Crash: Suggestion Time! Which component is the culprit? -full description included-
Linux - HardwareThis forum is for Hardware issues.
Having trouble installing a piece of hardware? Want to know if that peripheral is compatible with Linux?
Notices
Welcome to LinuxQuestions.org, a friendly and active Linux Community.
You are currently viewing LQ as a guest. By joining our community you will have the ability to post topics, receive our newsletter, use the advanced search, subscribe to threads and access many other special features. Registration is quick, simple and absolutely free. Join our community today!
Note that registered members see fewer ads, and ContentLink is completely disabled once you log in.
Crash: Suggestion Time! Which component is the culprit? -full description included-
Details about my system first -
AMD PhenomII x2 550 Black Edition
500gb HDD Western Digital
400w Corsair PSU
2GB OCZ DDR3 Memory (TESTED USING MEMTEST86+ PASSED WITH NO ERRORS)
Gigabyte GA-MA785GMT-UD2H Motherboard with On-Board HD4200
I ran Linux Mint 7.0
Then Linux Ubuntu 9.10
Then Windows XP with Service Pack 2
Then Ubuntu 8.04
My system started crashing about a week after I built it. It started with a crash every few days, usually either in Firefox or when I had multiple apps open. It started crashing on startup too, before the boot menu after GRUB loads. [Linux]
The crashes are in 2 different forms.
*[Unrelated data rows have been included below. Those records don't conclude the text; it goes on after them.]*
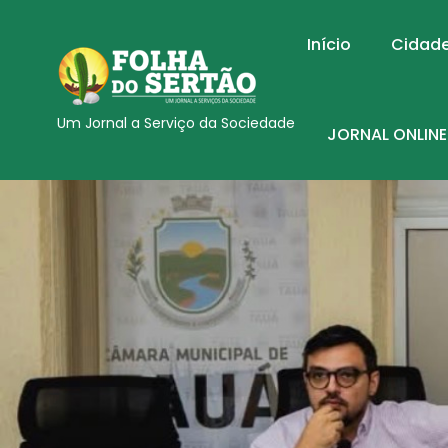
Início
Cidad
Um Jornal a Serviço da Sociedade
JORNAL ONLINE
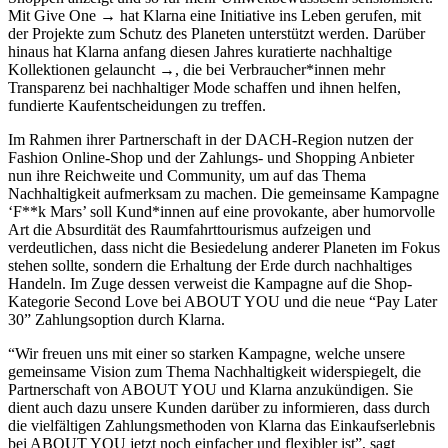
Mit
Give One
hat Klarna eine Initiative ins Leben gerufen, mit
der Projekte zum Schutz des Planeten unterstützt werden. Darüber
hinaus hat Klarna anfang diesen Jahres kuratierte
nachhaltige
Kollektionen gelauncht
, die bei Verbraucher*innen mehr
Transparenz bei nachhaltiger Mode schaffen und ihnen helfen,
fundierte Kaufentscheidungen zu treffen.
Im Rahmen ihrer Partnerschaft in der DACH-Region nutzen der
Fashion Online-Shop und der Zahlungs- und Shopping Anbieter
nun ihre Reichweite und Community, um auf das Thema
Nachhaltigkeit aufmerksam zu machen. Die gemeinsame Kampagne
‘F**k Mars’ soll Kund*innen auf eine provokante, aber humorvolle
Art die Absurdität des Raumfahrttourismus aufzeigen und
verdeutlichen, dass nicht die Besiedelung anderer Planeten im Fokus
stehen sollte, sondern die Erhaltung der Erde durch nachhaltiges
Handeln. Im Zuge dessen verweist die Kampagne auf die Shop-
Kategorie Second Love bei ABOUT YOU und die neue “Pay Later
30” Zahlungsoption durch Klarna.
“Wir freuen uns mit einer so starken Kampagne, welche unsere
gemeinsame Vision zum Thema Nachhaltigkeit widerspiegelt, die
Partnerschaft von ABOUT YOU und Klarna anzukündigen. Sie
dient auch dazu unsere Kunden darüber zu informieren, dass durch
die vielfältigen Zahlungsmethoden von Klarna das Einkaufserlebnis
bei ABOUT YOU jetzt noch einfacher und flexibler ist”, sagt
Crashes when installing from CD or in the system - the screen freezes, keyboard and mouse unresponsive, screen has interference in the form of small blocks of horizontal bars, kind of like what you see on the output of a graphic equalizer or frequency bars on a fancy audio system. These are arranged in several columns on the screen. [XP and Linux]
The crash after GRUB but before the boot menu is weirder, a few dozen clumps of characters, like ÉÉÉ (mainly them, including square boxes, normal characters, and characters from other languages) dancing over the screen, no pattern is perceivable, refreshing after every quarter second.
The crashes became so frequent that the system was unusable. I thought that it might be a Linux driver issue, or maybe the system was trying to address memory locations which weren't there, or maybe it formatted the HDD incorrectly (I've heard of problems with Windows selecting too big a partition for 500gb HDD's which was causing disk formatting to hang at 100%). Maybe it could even be a power fluctuation with the PSU playing up.
One thing that I doubt is heat. The system has not gone anywhere near critical levels, the bios reports stable temps rarely above 45-50 degrees (when it was usable). Usually (about 95% of the time) it hovers around 40 for the processor.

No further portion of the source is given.